Abstract: This report describes NESL, a strongly-typed, applicative, data-parallel language. NESL is intended to be used as a portable interface for programming a variety of parallel and vector computers, and as a basis for teaching parallel algorithms. Parallelism is supplied through a simple set of data-parallel constructs based on sequences, including a mechanism for applying any function over the elements of a sequence in parallel and a rich set of parallel functions that manipulate sequences.
NESL fully supports nested sequences and nested parallelism---the ability to take a parallel function and apply it over multiple instances in parallel.
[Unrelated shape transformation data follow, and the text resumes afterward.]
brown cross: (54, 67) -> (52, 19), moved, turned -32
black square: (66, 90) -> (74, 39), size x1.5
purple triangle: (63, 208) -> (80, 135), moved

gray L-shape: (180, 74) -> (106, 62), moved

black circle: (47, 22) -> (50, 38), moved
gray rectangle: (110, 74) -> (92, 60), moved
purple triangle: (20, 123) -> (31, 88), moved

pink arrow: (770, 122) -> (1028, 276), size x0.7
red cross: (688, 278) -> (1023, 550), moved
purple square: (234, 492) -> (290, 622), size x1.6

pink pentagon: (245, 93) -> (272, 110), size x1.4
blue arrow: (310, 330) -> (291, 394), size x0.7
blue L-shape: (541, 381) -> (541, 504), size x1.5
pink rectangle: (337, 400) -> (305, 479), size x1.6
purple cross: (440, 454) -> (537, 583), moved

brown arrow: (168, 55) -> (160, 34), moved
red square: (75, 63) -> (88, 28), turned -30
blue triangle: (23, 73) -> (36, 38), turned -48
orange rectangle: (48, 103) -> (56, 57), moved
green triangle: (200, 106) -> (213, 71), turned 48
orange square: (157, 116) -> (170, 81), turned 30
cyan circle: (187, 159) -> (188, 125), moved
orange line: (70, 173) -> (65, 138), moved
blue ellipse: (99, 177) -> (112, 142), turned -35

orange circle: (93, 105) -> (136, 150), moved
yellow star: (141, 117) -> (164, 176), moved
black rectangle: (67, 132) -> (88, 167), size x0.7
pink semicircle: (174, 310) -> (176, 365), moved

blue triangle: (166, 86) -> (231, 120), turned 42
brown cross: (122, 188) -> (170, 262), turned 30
Nested parallelism is important for implementing algorithms with irregular nested loops (where the inner loop lengths depend on the outer iteration) and for divide-and-conquer algorithms. NESL also provides a performance model for calculating the asymptotic performance of a program on various parallel machine models. This is useful for estimating running times of algorithms on actual machines and, when teaching algorithms, for supplying a close correspondence between the code and the theoretical complexity.
This report defines NESL and describes several examples of algorithms coded in the language. The examples include algorithms for median finding, sorting, string searching, finding prime numbers, and finding a planar convex hull. NESL currently compiles to an intermediate language called VCODE, which runs on vector multiprocessors (the CRAY C90 and J90), distributed memory machines (the IBM SP2, Intel Paragon, and Connection Machine CM-5), and sequential workstations. For many algorithms, the current implementation gives performance close to optimized machine-specific code for these machines.
Note: This report is an updated version of CMU-CS-92-103, which described version 2.4 of the language, and of CMU-CS-93-129, which described version 2.6 of the language.